This project aims to predict the future volatility of the NASDAQ index using various econometric and machine learning models, including ARCH, GARCH, EGARCH, SVM, and ANN. The project is implemented using Python and Jupyter notebooks.
Volatility prediction is a crucial aspect of finance and investment, and the NASDAQ index is one of the most widely followed stock market indices in the world. In this project, we use multiple models to predict the future volatility of the NASDAQ index and compare their performance.
The following packages are required to run the project:
NumPy Pandas Matplotlib Seaborn Scikit-learn TensorFlow Arch
The dataset used for this project is obtained from Yahoo Finance. It contains daily historical data for the NASDAQ index, including the date, opening price, closing price, and daily returns.

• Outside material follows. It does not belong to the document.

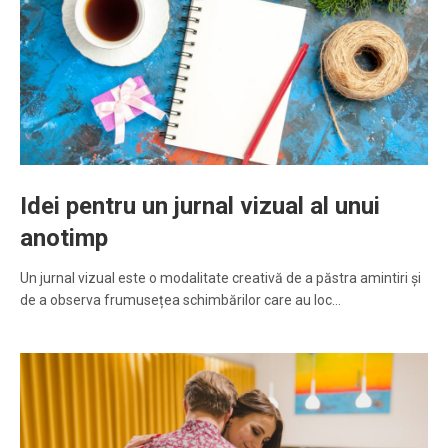
Idei pentru un jurnal vizual al unui
anotimp
Un jurnal vizual este o modalitate creativă de a păstra amintiri și
de a observa frumusețea schimbărilor care au loc…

The project uses several econometric models, including ARCH, GARCH, and EGARCH, to model the volatility of the NASDAQ index. The models are trained using a 80-20 split of the data, with 80% used for training and 20% used for testing. The performance of each model is evaluated using the mean squared error and root mean squared error.
In addition, the project also combines the econometric models with machine learning models such as SVM and ANNs. The models are trained using the residuals obtained from the econometric models, and their performance is compared with the standalone econometric models.
The results of the project show that the combination of econometric models and machine learning models outperforms the standalone models in terms of accuracy. The best-performing model was a combination of EGARCH and ANN, achieving high accuracy in predicting the future volatility of the NASDAQ index.
This project demonstrates the potential of combining econometric models and machine learning models in solving real-world problems. The code and notebooks can be used as a starting point for further research and development in the field of volatility prediction.